DOOLING, District Judge.

Plaintiff's motion is to enjoin defendant from terminating the importer-distributor relation between the parties or substituting a new Western States distributor for plaintiff (15 U.S.C. §§ 1221-1225, New York General Business Law, McKinney's Consol.Laws, c. 20, §§ 195-197, Bateman v. Ford Motor Co., 3d Cir.1962, 302 F.2d 63, 66-67, Cf. Wagner v. World Wide Automobiles, W.D.N. Y.1961, 201 F.Supp. 22, 24, Staten Island Motors, Inc. v. American Motor Sales Corp., D.N.J.1959, 169 F.Supp. 378, 381); defendant moves to enjoin plaintiff from threatening to sue the Western States dealers if they stop dealing with plaintiff and give their business to defendant's substitutional distributor. Both motions are denied.

The facts have been separately found.

It may be that "equity jurisdiction" exists to arrest defendant's unilateral ending of whatever importer-distributor relation existed on February 15, 1966, when defendant acted. Bateman v. Ford Motor Co., supra, says that. All New York Auto Corp. v. Renault, Inc., N.Y.Co.1959, 19 Misc.2d 790, 190 N.Y.S. 2d 410, aff'd., 1st Dept.1960, 10 A.D.2d 910, 202 N.Y.S.2d 200 notes that the absence of a truly adequate remedy at law is not implicit in the ending of a dealership, and Deltown Foods, Inc. v. Tropicana Products, Inc., S.D.N.Y.1963, 219 F.Supp. 887 indicates that even the presence of an express statutory base for the prayer for injunction does not dispense with the need to show a fair prospect of ultimate success on the merits. It may be, too, that there are supposable circumstances in which a preliminary injunction must be granted—as where private right and a strong statutory public policy coincide in demanding maintenance of a status quo of dealing. Bergen Drug Co. v. Parke, Davis & Co., 3rd Cir.1962, 307 F.2d 725; Cf. House of Materials, Inc. v. Simplicity Pattern Co., 2d Cir.1962, 298 F.2d 867, 870, 871-872. And there are cases where an express (or genuinely implicit) covenant not to deal with any one else is ready at hand to give a contract base for a negative injunction that is relatively certain to preserve or restore the old distributor-dealer relationship. Standard Fashion Co. v. Siegel-Cooper Co., 1898, 157 N.Y. 60, 66, 51 N.E. 408, 43 L.R.A. 854; Liedermann v. Voco, Inc., Kings Co. 1947, Sup., 73 N.Y.S.2d 462; Cf. Butterick Pub. Co. v. Frederick Loeser & Co., Inc., 1921, 232 N.Y. 86, 133 N.E. 361.

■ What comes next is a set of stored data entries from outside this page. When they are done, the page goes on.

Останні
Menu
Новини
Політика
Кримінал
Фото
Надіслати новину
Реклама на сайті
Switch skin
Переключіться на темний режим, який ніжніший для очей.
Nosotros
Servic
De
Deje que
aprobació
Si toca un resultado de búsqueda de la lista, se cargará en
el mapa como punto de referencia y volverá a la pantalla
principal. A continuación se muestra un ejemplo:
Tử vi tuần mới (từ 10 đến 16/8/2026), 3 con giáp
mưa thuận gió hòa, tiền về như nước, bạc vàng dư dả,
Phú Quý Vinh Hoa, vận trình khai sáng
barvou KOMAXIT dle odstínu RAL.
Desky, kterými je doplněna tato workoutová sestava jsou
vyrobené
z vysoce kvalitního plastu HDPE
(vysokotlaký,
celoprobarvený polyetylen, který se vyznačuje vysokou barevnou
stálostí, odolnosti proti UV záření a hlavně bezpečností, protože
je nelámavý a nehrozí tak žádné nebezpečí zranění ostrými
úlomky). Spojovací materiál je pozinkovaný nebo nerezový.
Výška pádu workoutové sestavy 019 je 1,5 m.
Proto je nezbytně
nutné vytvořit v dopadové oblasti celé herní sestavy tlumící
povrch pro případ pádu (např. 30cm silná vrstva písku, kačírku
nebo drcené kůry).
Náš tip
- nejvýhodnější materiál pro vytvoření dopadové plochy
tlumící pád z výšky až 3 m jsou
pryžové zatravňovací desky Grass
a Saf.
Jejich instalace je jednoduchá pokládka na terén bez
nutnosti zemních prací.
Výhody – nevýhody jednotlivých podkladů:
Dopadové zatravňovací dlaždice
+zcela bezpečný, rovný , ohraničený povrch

In the present case, however, the claim to preliminary injunctive relief rests only on the existence of the importer-distributor relation and the controverted promise of its continuance supported by the statutory restrictions on discontinuance and the fact that termination for the duration of a lawsuit is, necessarily, irreversible and, therefore, permanent. There is here no promise on defendant's part not to deal with others (Cf. Garvin v. American Motor Sales Corp., 3rd Cir.1963, 318 F. 2d 518, 520); the business expectation of the parties and the probabilities of fact are not, for present purposes, relevant; a legal fear may have dictated foregoing the right to be an exclusive distributor; the surrender of it is nonetheless real for that fact.

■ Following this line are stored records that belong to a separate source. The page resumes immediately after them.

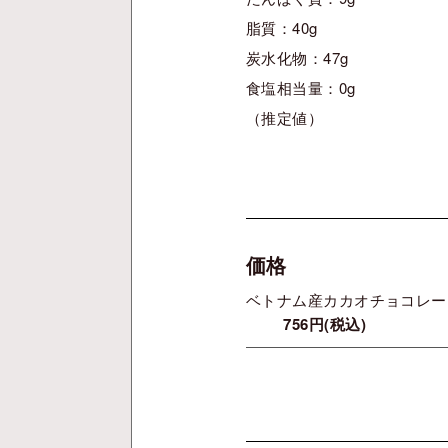
脂質：40g
炭水化物：47g
食塩相当量：0g
（推定値）
価格
ベトナム産カカオチョコレート
756円(税込)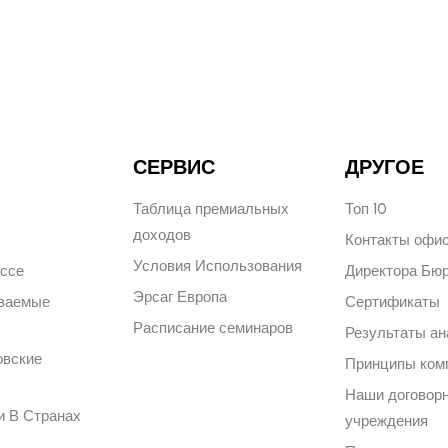
СЕРВИС
ДРУГОЕ
Таблица премиальных
Топ 10
доходов
Контакты офи
Условия Использования
ессе
Директора Бю
Эрсаг Европа
аваемые
Сертификаты
Расписание семинаров
Результаты ан
овские
Принципы ком
Наши договор
и В Странах
учреждения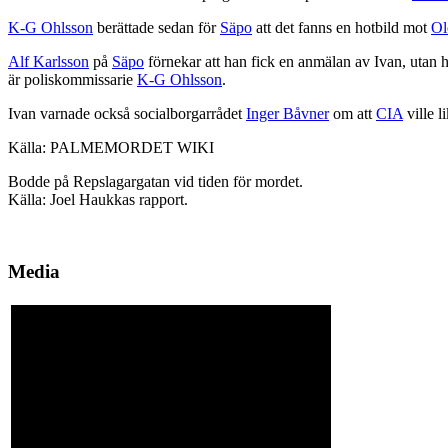
K-G Ohlsson
berättade sedan för
Säpo
att det fanns en hotbild mot
Ol
Alf Karlsson
på
Säpo
förnekar att han fick en anmälan av Ivan, utan 
är poliskommissarie
K-G Ohlsson
.
Ivan varnade också socialborgarrådet
Inger Båvner
om att
CIA
ville l
Källa: PALMEMORDET WIKI
Bodde på Repslagargatan vid tiden för mordet.
Källa: Joel Haukkas rapport.
Media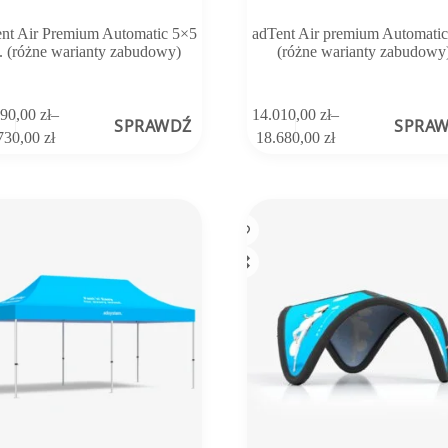
nt Air Premium Automatic 5×5
adTent Air premium Automati
. (różne warianty zabudowy)
(różne warianty zabudowy
Ten
290,00
zł
–
14.010,00
zł
–
SPRAWDŹ
SPRA
produkt
Zakres
Zakres
730,00
zł
18.680,00
zł
ma
cen:
cen:
wiele
od
od
ów.
wariantów.
12.290,00 zł
14.010,00 zł
Opcje
do
do
można
15.730,00 zł
18.680,00 zł
wybrać
na
stronie
tu
produktu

Whatever else may be thought, it cannot be easily supposed that importer-distributor contracts form a class especially eligible for specific performance as, legal history seems to indicate, are land contracts and contracts for unique chattels—or the services of uniquely talented people. Rather the right to the equitable specific relief of injunction, it would seem, must be here made out from some aggregate of circumstances that demonstrates that specific relief is manifestly more appropriate than damages. That cannot here be done. The galling harness of an injunction cannot create teamwork. At best an experiment, a preliminary injunction could well be wholly damaging here, jeopardizing any claim for damages that plaintiff might otherwise have without giving it any assurance that the experiment would not simply lengthen its losses. Too much would depend on efforts of continuing cooperation that are difficult to expect of parties locked in litigation and impossible to command. Cf. Bach v. Friden Calculating Mach. Co. Inc., 6th Cir.1946, 155 F.2d 361, 366; Engemoen v. Rea, 8th Cir.1928, 26 F.2d 576, 578-579. A negative injunction will not serve where it...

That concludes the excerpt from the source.